Today is a lot more than ‘one of those days.’ I have a lot of ‘those days’, trying to figure out my way through motherhood, but today was a really rough one.
There’s the normal busy-ness of being a mom. The day started early, at 4 AM, with a sick baby. This morning there was a grocery list to make, a dishwasher to empty, a floor to sweep, three little bodies to feed & dress, and laundry to do. We did our grocery shopping (which requires three coats, one snow suit, a Moby wrap, a cart cover and six car seat bucklings in and of itself) and had lunch. Then we baked pumpkin bread, and I made peanut better fudge. More dishes. Two snacks served. Made dinner. More dishes. Wrapped Christmas presents. PJs on, teeth brushed, hair combed, bed time routine competed.

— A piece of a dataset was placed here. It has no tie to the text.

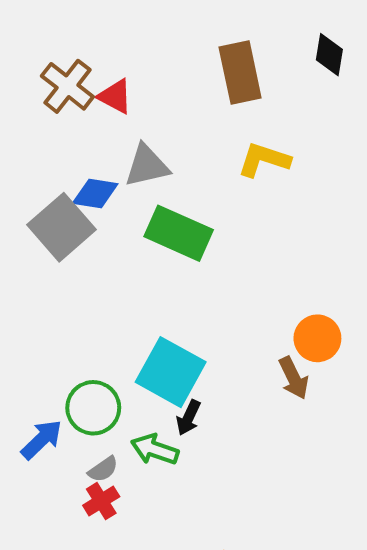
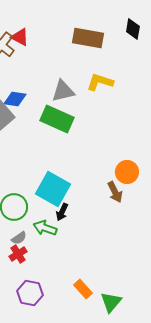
brown rectangle: (240, 72) -> (88, 38), turned -68
red triangle: (115, 96) -> (20, 37), moved
gray triangle: (147, 166) -> (63, 91), moved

The baby started running a fever in the middle of all of this. This is one of those things I feel badly about. I should have been more firm about people handling him. There are only three people outside of our family who’ve held him lately, but perhaps I should have kept him home. He’s young enough that a temperature of 100.4 will send us at least to the doctor immediately. I’m so afraid that his temperature will go back up (its normal again now) and we’ll spend the week of Christmas at the hospital. He also had two diaper blow outs, so more laundry.
Then there is my oldest. I love her dearly, but I’m really struggling with her right now. She back talks consistently, she refuses to follow directions, she pushes me to my very limits. One success I felt I had, was not yelling today, but that pales in comparison to the failures I have felt with her. She knocked over a display at the store, flipped off a chair after I told her to stop, knocked her sister over, sat in her brother’s car seat, tore apart the bottom of her box spring mattress, hit her sister with a stick horse, and all through out the day defied nearly every direct command she was given.
I know what many would think she’s not disciplined enough, but the child spent nearly as much time in time out today as she did in ‘time in.’ I’ve explained rationally. I’ve done special things with her (we did the pumpkin bread together). I try to be sure she’s well rested—I
bribed her used positive reinforcement to get her to take a nap with baking pumpkin bread.
I know this too shall pass, but I have to admit that as a mother there are days that I wonder how on earth we will make it through the rest of the growing up years. I am so thankful that at the end of the day, once I’ve done my very best, I can leave the situation, and ultimately my children with God. After all, they are his children, and simply on loan to me.